Difficult to imagine nobody trying to help for 7 years xD

Anyways, with my still limited experience with C++ in Unreal, I would do as I normally would with C++:

Think of the most possibly efficient solution

So naturally, if we can avoid creating new strings for each word (ie. limit the number of dynamic memory allocations), we can speed it up quite a bit. Unreal gives us an equivalent of std::string_view, which we can use to point to individual words inside the string without creating new strings and copying all the characters over. The longer the input string, the larger the performance gain.
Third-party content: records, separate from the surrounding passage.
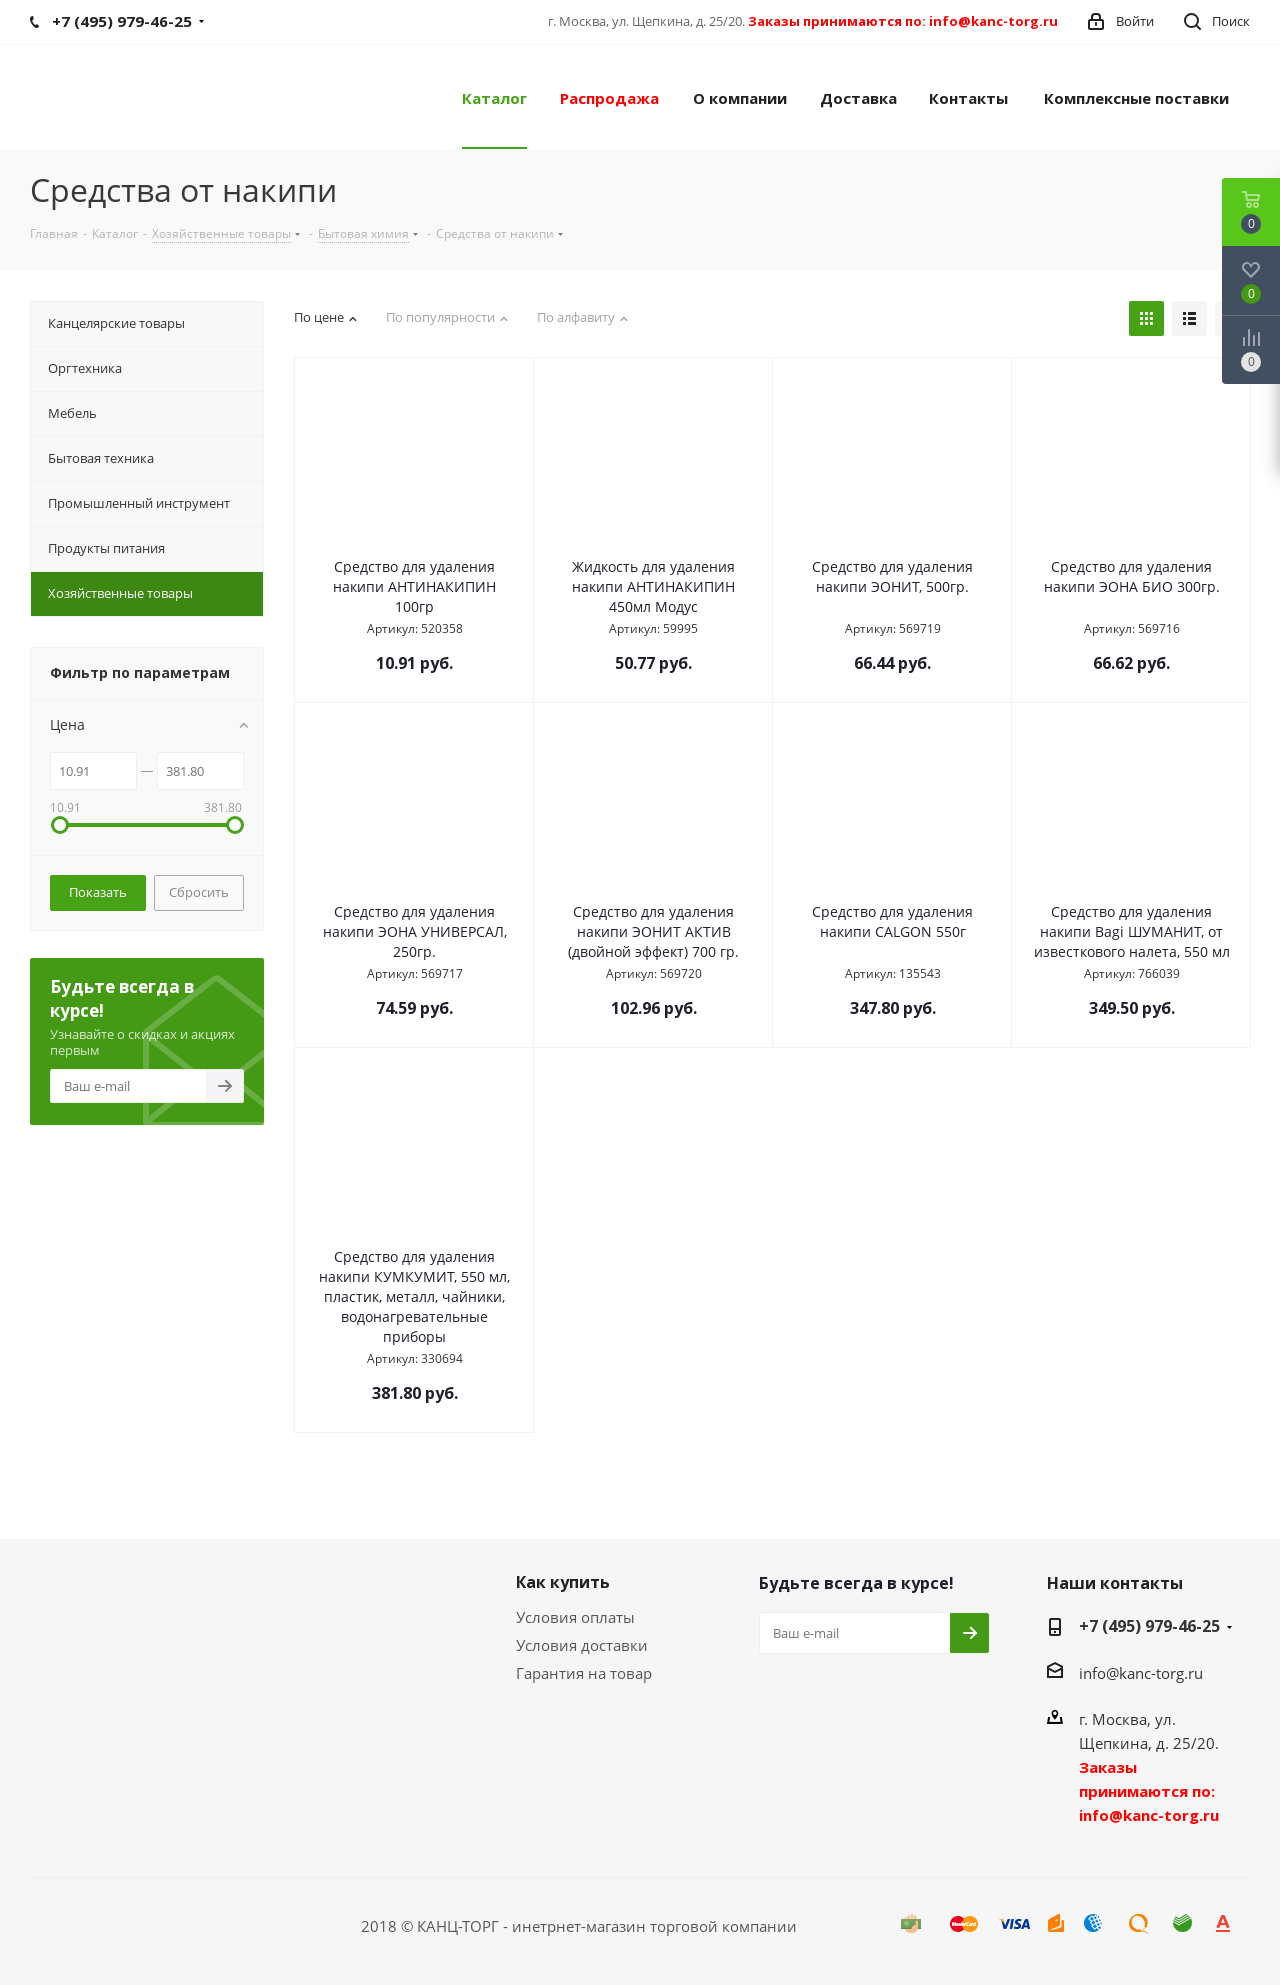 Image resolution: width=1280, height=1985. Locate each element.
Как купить (563, 1582)
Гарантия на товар (584, 1673)
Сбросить (199, 892)
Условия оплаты (575, 1617)
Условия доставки (582, 1645)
The algorithm is a bit like this:

Ensure we have a local copy of the input string so it doesn’t get garbage collected while we work on it!
Create an array to hold the string views: TArray<TStringView<TCHAR>> words;
Iterate through the string and create a new string view each time the delimiting character (e.g. space) is encountered.

Regarding 3., we can create a string view from a string with a start position and a length:
TStringView<TCHAR> myView(const wchar_t* data, int32 size). Instead of data, we can create an iterator from the string and use it to loop through the characters:

FString input;
for (auto it = input.begin(); it != input.end(); it++)
{
    if (*it == ' ') {
        const wchar_t* ptr = &it.operator*();
        TStringView<TCHAR> v(ptr, 5); // arbitrary word length of 5
    }
}

There are (quite) a few gotchas that we should keep in mind:

we cannot use a string iterator in a range-based for loop
a string view is by definition not null-terminated
we use wchar_t which might be UTF-16 or UTF-8 depending on platform, so we should probably read up on the differences and check that we do stuff in a portable manner. (super annoying topic, I blame Microsoft )
We should keep in mind that there may be an arbitrary amount of whitespace, at both ends of the input string and in between words.
We should probably read the C++ spec on string views so we can use them optimally

Hopefully this will help someone else looking for a solution to this problem.
I might update / extend this post when I have created and tested a stable solution.

Side note: O(n^2) sounds really scary! But for strings shorter than 200 characters (or thereabouts), it isn’t that big of a deal. But it we do this many times per second, we might start to notice .